As in so many other areas, the wreckage of postmodern deconstructionism leaves plenty of opportunities for the claims of Christ to build shining new edifices of hope. Is community breaking down in our society? The Church can fill the void with love that transcends normal ties. Is society running away from suffering and from sufferings? The Church can embrace them, following in the footsteps of Her Savior.

But I wonder if we Christians have not spent to much time drinking the cultural Kool Aid in this regard. Reflect on how you regard the sufferer. Do you pawn the sufferer off on the pastor, much as we are prone to do with the politicians and the rich in our society? Do you stand next to the sufferer and complain about greed and social problems rather than helping him?

When you converse with the suffering, do you suffer with them? Do you weep and refrain from words? Or do you offer trite cliches about God's providence? Do you all them ample time to suffer, recognizing that it is fundamental to human existence in a broken world, or do you put their suffering on a stopwatch and tell them when to stop? Do you recognize the profundity of their suffering and cry out to the God who alone knows, or do you try to give them answers and fixes?

The Church has an incredible opportunity to embrace the suffering. But She must first embrace her own suffering. The reality is that I am not fine and you are not fine on a Sunday morning. I am always wrestling with one sin or another. There is always a festering wound somewhere in my heart in need of the divine Physician's healing touch.

Here are three ways in which Christ's Bride can seize this moment, in God's grace.

1) We must maintain a biblical view of suffering, not a cultural one. Suffering is not the fundamental problem in this world. It is a symptom of the greater disease of sin. Thus, suffering is not the ultimate enemy upon which we must wage war--it is sin. And God often uses suffering to sanctify His people--exposing sin, enabling us to trust Him, and pointing us toward our heavenly home (Heb. 11). There are worse things than suffering, but there is nothing better than God's grace by Word and by Spirit, often shared through fellow believers, to comfort us along the way.

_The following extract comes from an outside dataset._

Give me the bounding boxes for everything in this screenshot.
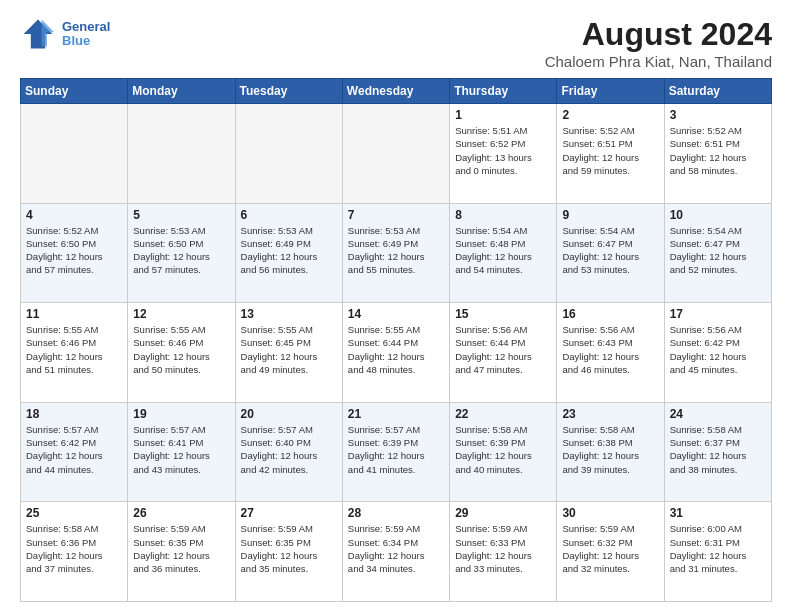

2) We must deepen the bonds of Christian fellowship by suffering together. In my years of counseling soldiers, I have noticed countless interpersonal conflicts between two people who are oblivious to each other's suffering. What if they suffered together? I come home and I notice how many wives have been suffering alone? What if they suffered together? Likewise, I know a multitude of suffering believers, who, like military wives, live on isolated islands of suffering. What if they suffered together? How much richer would our bonds of fellowship be?

3) We must seek out and love the suffering. By this, I mean we must reach out to all people, recognizing that they are fellow sufferers. This might be the single mom or the homeless veteran, or it might be the wealthy, white suburbanite. We all suffer. If we regard each person with whom we relate as a fellow sufferer, then we will be more compassionate and more eager to make than an object of love rather than an object of a sales pitch.

If I am honest with myself, I will try to pawn off the suffering on someone else. Why don't the rich give more to the poor? Why won't the government do more to help? Can't other paid professionals and pastors do more of this laborious work? But Jesus hasn't called me to abdicate responsibility, but to seize it in gratitude for what He did for my sake.

He did not shortcut His suffering when called to drink the cup of God's wrath down to the dregs. He did not give in to Satan's temptations to avoid the cross. He intentionally suffered for our sake.

So with joy in my heart--even with tears in my eyes--I will strive to not shortcut the suffering of others because Jesus did not shortcut His own for my sake (James 1; Heb. 12).